Author picture Maurice Kherlakian

Why We Chose ClickHouse to Improve Our User-Facing Analytics Performance of 1B+ Rows

Published


When we started Hookdeck, we made heavy use of PostgreSQL for all storage and data retrieval aspects. That served us well because PostgreSQL is extremely versatile and possesses a vast, rich ecosystem of tools and libraries. Ultimately, it allowed us to build features quickly and efficiently.

However, as our data volume grew larger, some of our tables had well over a billion rows. That made read workloads quite slow, which impacted our users. Some queries, such as the histogram in our dashboard, were taking over 30 seconds to run. Indexes help, but with over 10 dimensions it's impossible to create them with all possible permutations.

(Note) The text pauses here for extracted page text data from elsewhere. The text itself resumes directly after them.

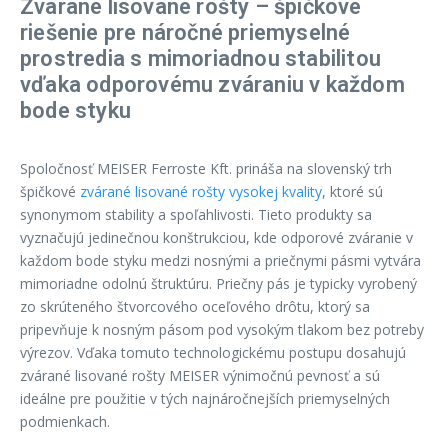
Zvárané lisované rošty – špičkové
riešenie pre náročné priemyselné
prostredia s mimoriadnou stabilitou
vďaka odporovému zváraniu v každom
bode styku
Spoločnosť MEISER Ferroste Kft. prináša na slovenský trh
špičkové
zvárané lisované rošty vysokej kvality
, ktoré sú
synonymom stability a spoľahlivosti. Tieto produkty sa
vyznačujú jedinečnou konštrukciou, kde odporové zváranie v
každom bode styku medzi nosnými a priečnymi pásmi vytvára
mimoriadne odolnú štruktúru. Priečny pás je typicky vyrobený
zo skrúteného štvorcového oceľového drôtu, ktorý sa
pripevňuje k nosným pásom pod vysokým tlakom bez potreby
výrezov. Vďaka tomuto technologickému postupu dosahujú
zvárané lisované rošty MEISER výnimočnú pevnosť a sú
ideálne pre použitie v tých najnáročnejších priemyselných
podmienkach.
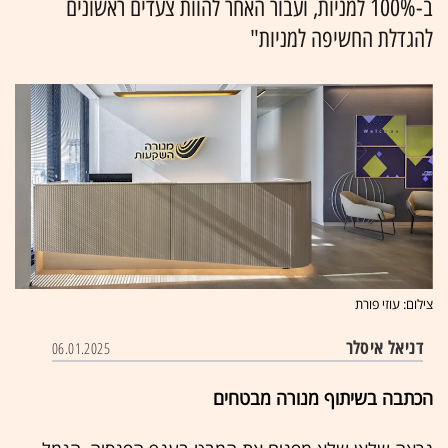
ב-100% למניות, ועבור האחר להוות צעדים ראשונים
להגדלת החשיפה למניות"
צילום: עוזי פורת
דניאל איסלר
06.01.2025
הכתבה בשיתוף מנורה מבטחים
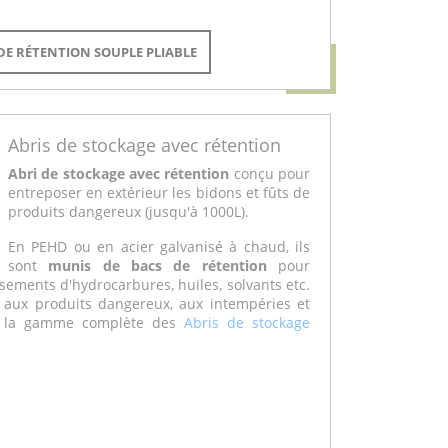
 DE RÉTENTION SOUPLE PLIABLE
Abris de stockage avec rétention
Abri de stockage
avec rétention
conçu pour
entreposer en extérieur les bidons et fûts de
produits dangereux (jusqu'à 1000L).
En PEHD ou en acier galvanisé à chaud, ils
sont
munis de bacs de rétention
pour
rsements d'hydrocarbures, huiles, solvants etc.
 aux produits dangereux, aux intempéries et
z la gamme complète des
Abris de stockage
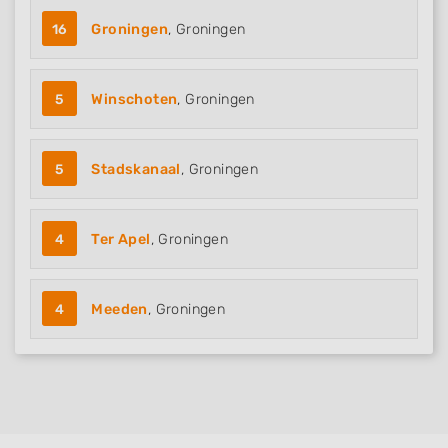
16
Groningen
, Groningen
5
Winschoten
, Groningen
5
Stadskanaal
, Groningen
4
Ter Apel
, Groningen
4
Meeden
, Groningen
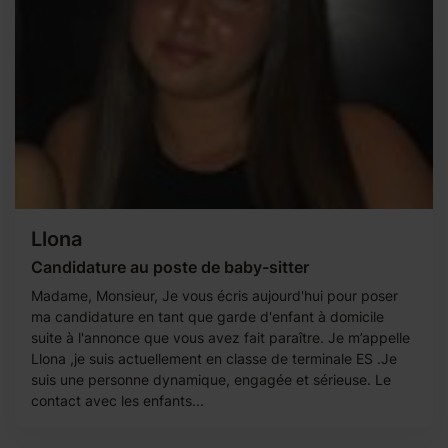
Llona
Candidature au poste de baby-sitter
Madame, Monsieur, Je vous écris aujourd'hui pour poser
ma candidature en tant que garde d'enfant à domicile
suite à l'annonce que vous avez fait paraître. Je m’appelle
Llona ,je suis actuellement en classe de terminale ES .Je
suis une personne dynamique, engagée et sérieuse. Le
contact avec les enfants...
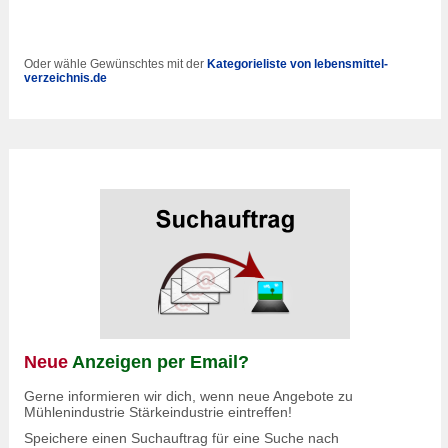
Oder wähle Gewünschtes mit der
Kategorieliste von lebensmittel-
verzeichnis.de
Neue
Anzeigen per Email?
Gerne informieren wir dich, wenn neue Angebote zu
Mühlenindustrie Stärkeindustrie eintreffen!
Speichere einen Suchauftrag für eine Suche nach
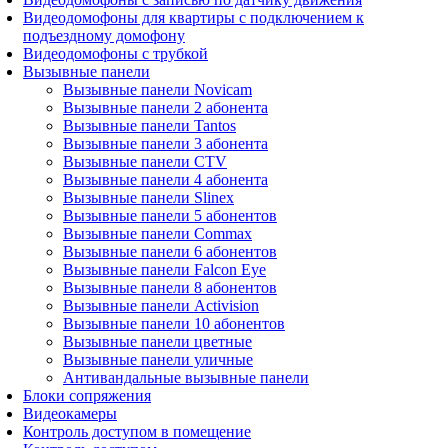
Видеодомофоны для квартиры с подключением к
подъездному домофону
Видеодомофоны с трубкой
Вызывные панели
Вызывные панели Novicam
Вызывные панели 2 абонента
Вызывные панели Tantos
Вызывные панели 3 абонента
Вызывные панели CTV
Вызывные панели 4 абонента
Вызывные панели Slinex
Вызывные панели 5 абонентов
Вызывные панели Commax
Вызывные панели 6 абонентов
Вызывные панели Falcon Eye
Вызывные панели 8 абонентов
Вызывные панели Activision
Вызывные панели 10 абонентов
Вызывные панели цветные
Вызывные панели уличные
Антивандальные вызывные панели
Блоки сопряжения
Видеокамеры
Контроль доступом в помещение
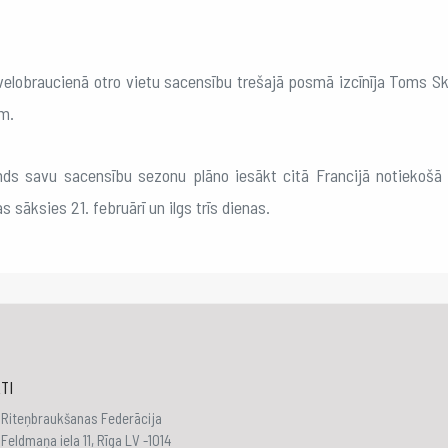
elobraucienā otro vietu sacensību trešajā posmā izcīnīja Toms Sk
m.
nds savu sacensību sezonu plāno iesākt citā Francijā notiekošā
 sāksies 21. februārī un ilgs trīs dienas.
TI
 Riteņbraukšanas Federācija
Feldmaņa iela 11, Rīga LV -1014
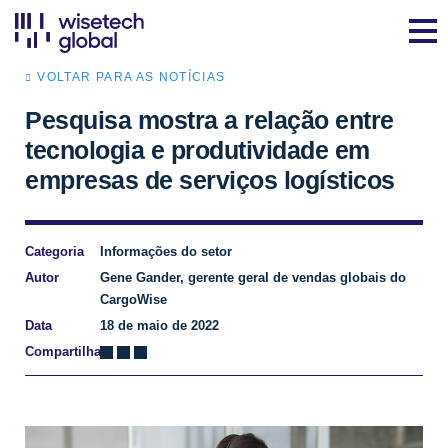
VOLTAR PARA AS NOTÍCIAS
Pesquisa mostra a relação entre
tecnologia e produtividade em
empresas de serviços logísticos
Categoria
Informações do setor
Autor
Gene Gander, gerente geral de vendas globais do
CargoWise
Data
18 de maio de 2022
Compartilhar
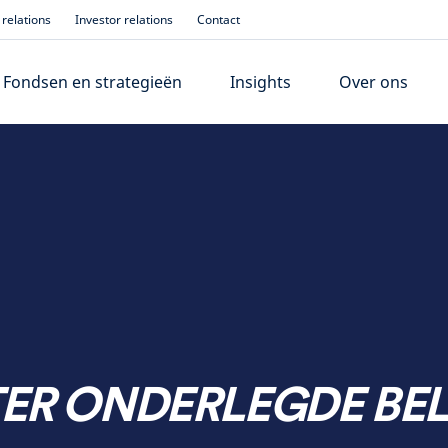
relations
Investor relations
Contact
Fondsen en strategieën
Insights
Over ons
TER ONDERLEGDE BE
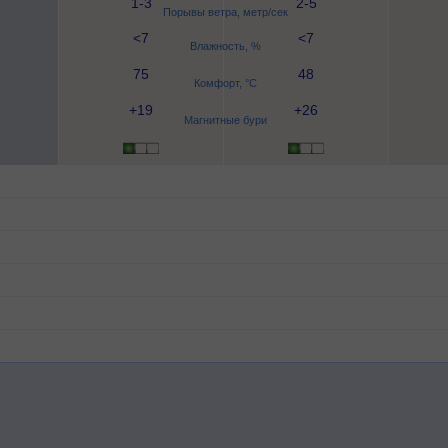
1-3
2-5
Порывы ветра, метр/сек
<7
<7
Влажность, %
75
48
Комфорт, °C
+19
+26
Магнитные бури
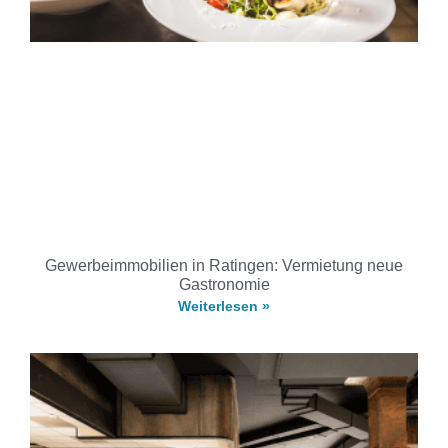
Gewerbeimmobilien in Ratingen: Vermietung neue
Gastronomie
Weiterlesen »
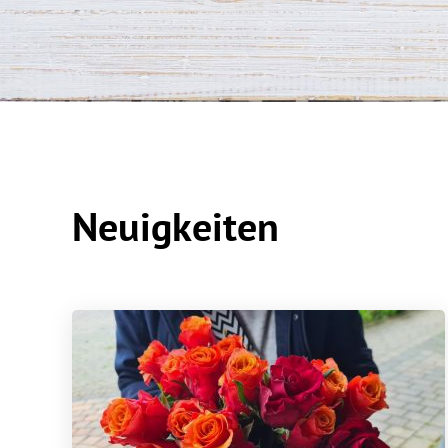
Neuigkeiten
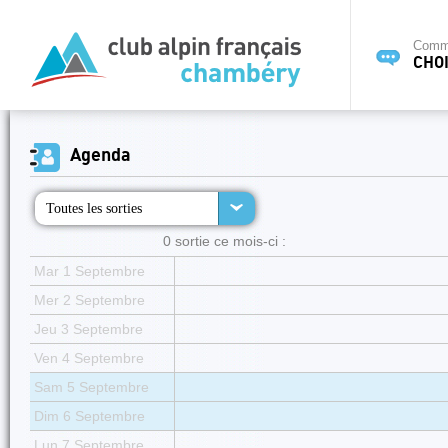
Commi
CHOI
Agenda
Toutes les sorties
0 sortie ce mois-ci :
Mar 1 Septembre
Mer 2 Septembre
Jeu 3 Septembre
Ven 4 Septembre
Sam 5 Septembre
Dim 6 Septembre
Lun 7 Septembre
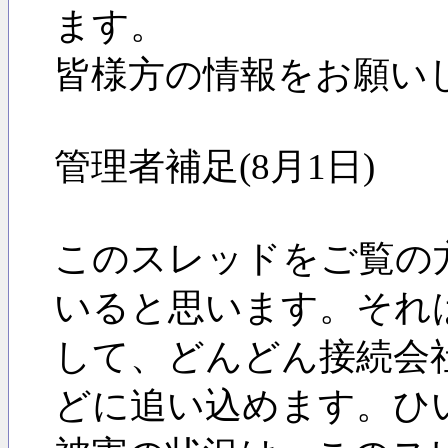
ます。
皆様方の情報をお願い
管理者補足(8月1日)
このスレッドをご覧の
いると思います。それ
して、どんどん接続会
どに追い込めます。ひ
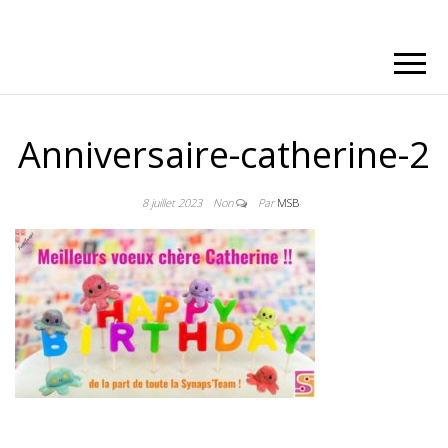
Anniversaire-catherine-2
8 juillet 2023
Non
Par
MSB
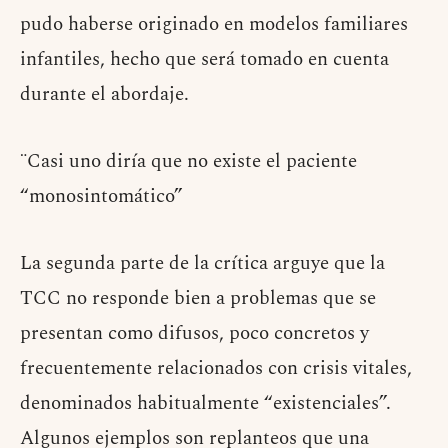
pudo haberse originado en modelos familiares
infantiles, hecho que será tomado en cuenta
durante el abordaje.
¨Casi uno diría que no existe el paciente
“monosintomático”
La segunda parte de la crítica arguye que la
TCC no responde bien a problemas que se
presentan como difusos, poco concretos y
frecuentemente relacionados con crisis vitales,
denominados habitualmente “existenciales”.
Algunos ejemplos son replanteos que una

So we started looking for solutions…

Hookdeck Events Screenshot

Enter ClickHouse

We set out to test a few data stores, and the leading ones turned out to be Elasticsearch and ClickHouse (though we also tested MongoDB, Sneller, and Spark/Hadoop). In the end, we decided to use ClickHouse based on the following benefits:

  • Compression: ClickHouse's columnar storage allows for effective data compression; compared to our PG tables (total size with indexes), our ClickHouse tables take up ~1/10th of the space (400GB on PG, 45GB on ClickHouse).
  • Speed: Query execution is extremely fast. Most queries on tables with over 1 billion rows run in under 1 second. This is in no small part thanks to its column oriented architecture, which allows queries to be executed in parallel across multiple columns, and also thanks to its distributed architecture which allows it to distribute queries and data across multiple nodes.
  • Fast data ingestion
  • MergeTree engine family

It was time to move on to implementation. We ran into many challenges — some that we anticipated, and some that we didn't. The rest of this article highlights some of these challenges, and goes into the solutions we found.

The challenge with our data

We see Hookdeck as a giant state machine. Events and attempts transition to different states through time. The delivery data we show our users about their webhooks reflects those states. The screenshots below were taken at an interval of a few seconds.

The top histogram shows a few QUEUED events (waiting for delivery), while the one on the bottom shows some of those same events, but with a state of delivered. The time here represents the time at which we received the event, and therefore doesn't change (though we also track the time at which the event was delivered in other views).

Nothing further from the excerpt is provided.